Start of Dataset records

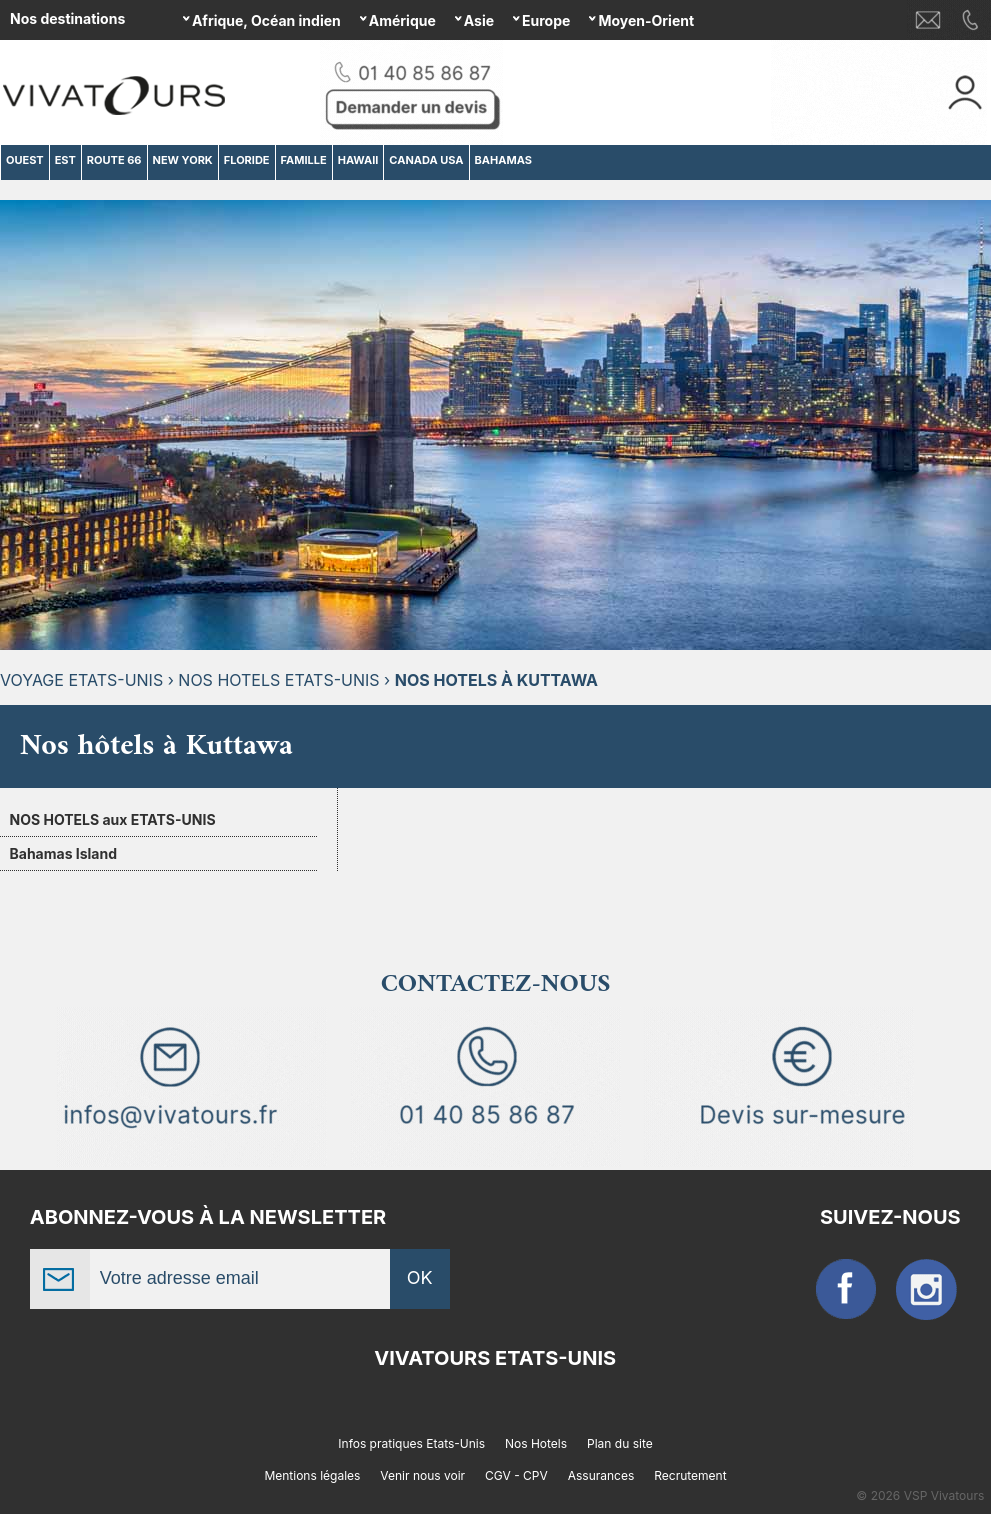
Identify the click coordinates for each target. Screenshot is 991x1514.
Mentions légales (312, 1475)
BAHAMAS (503, 160)
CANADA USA (426, 160)
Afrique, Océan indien (266, 20)
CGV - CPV (516, 1475)
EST (65, 160)
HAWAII (358, 160)
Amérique (402, 20)
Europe (546, 20)
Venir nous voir (422, 1475)
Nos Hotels (536, 1443)
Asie (479, 20)
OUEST (25, 160)
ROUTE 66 (114, 160)
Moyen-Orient (646, 20)
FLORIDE (247, 160)
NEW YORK (183, 160)
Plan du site (620, 1443)
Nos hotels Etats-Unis (278, 680)
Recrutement (690, 1475)
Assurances (601, 1475)
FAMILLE (304, 160)
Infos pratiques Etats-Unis (411, 1443)
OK (420, 1277)
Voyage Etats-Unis (81, 680)
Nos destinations (67, 18)
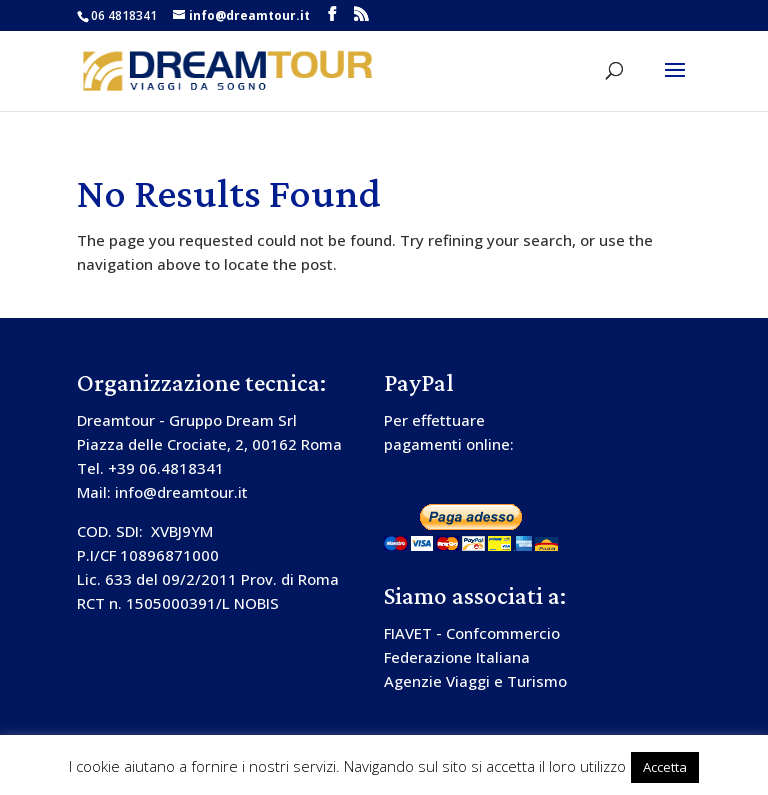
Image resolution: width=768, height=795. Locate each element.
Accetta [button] (665, 767)
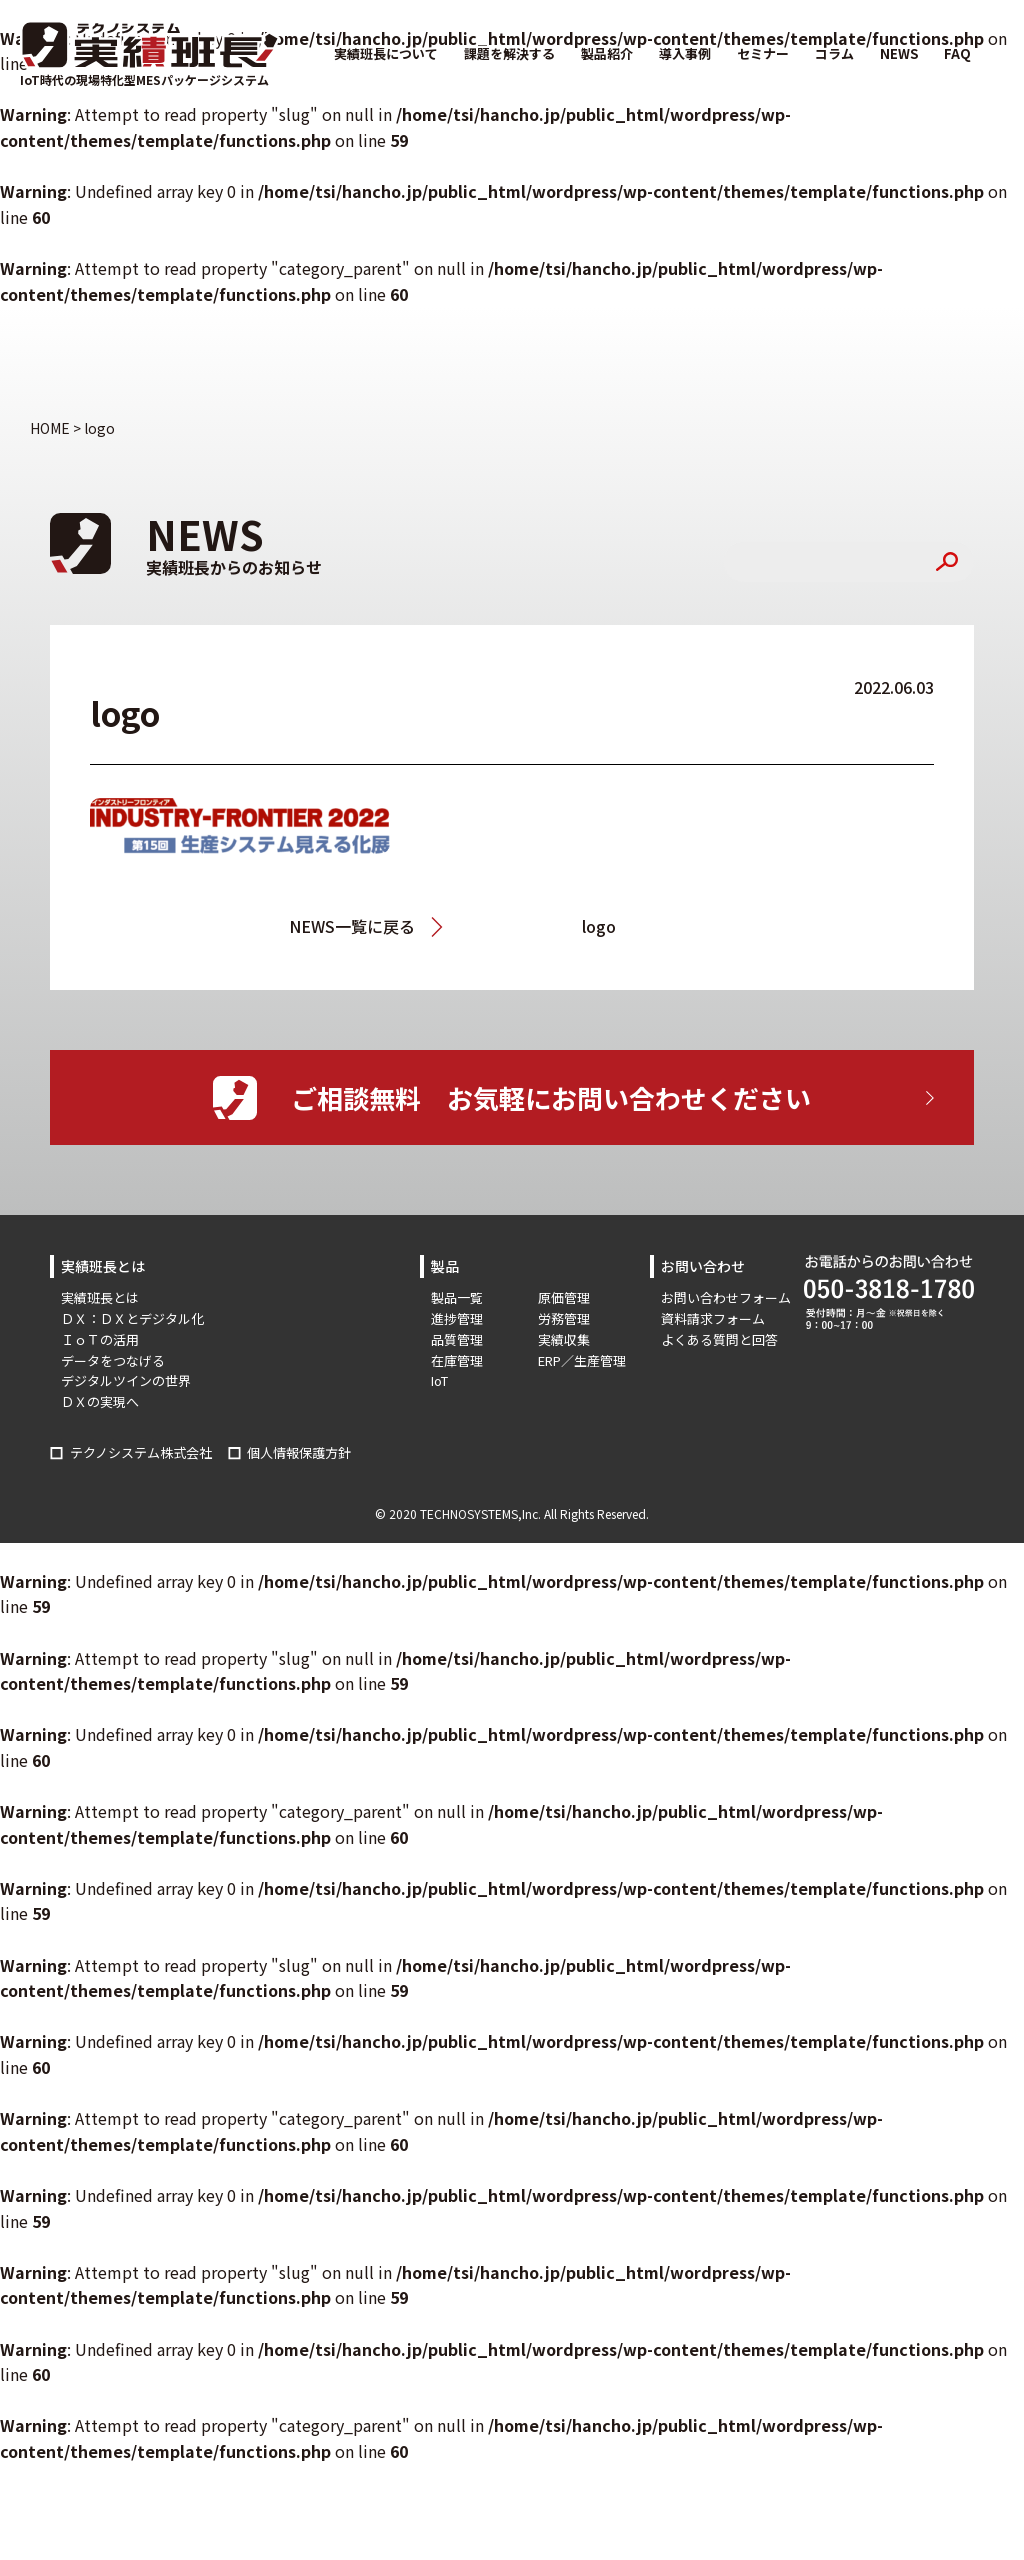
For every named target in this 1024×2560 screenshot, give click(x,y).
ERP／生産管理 (582, 1360)
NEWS (899, 53)
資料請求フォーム (713, 1318)
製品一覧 (457, 1297)
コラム (834, 53)
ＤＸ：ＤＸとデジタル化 (132, 1318)
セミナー (763, 53)
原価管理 (564, 1297)
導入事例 (685, 53)
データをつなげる (113, 1360)
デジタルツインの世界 (126, 1380)
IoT (439, 1380)
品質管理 (457, 1339)
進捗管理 (457, 1318)
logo (599, 926)
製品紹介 (607, 53)
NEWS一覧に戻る (352, 926)
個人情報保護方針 (299, 1452)
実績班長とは (100, 1297)
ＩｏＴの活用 (100, 1339)
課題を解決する (509, 53)
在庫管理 (457, 1360)
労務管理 (564, 1318)
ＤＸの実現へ (100, 1401)
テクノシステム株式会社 (141, 1452)
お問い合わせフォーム (726, 1297)
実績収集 (564, 1339)
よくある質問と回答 (719, 1339)
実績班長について (386, 53)
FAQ (957, 53)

End of Dataset records

Gather, from the listing above, every line carrying the word "target".

Identify the click coordinates for each target. Screenshot is 991x1514.
For every named target in this 1024×2560 screenshot, give click(x,y).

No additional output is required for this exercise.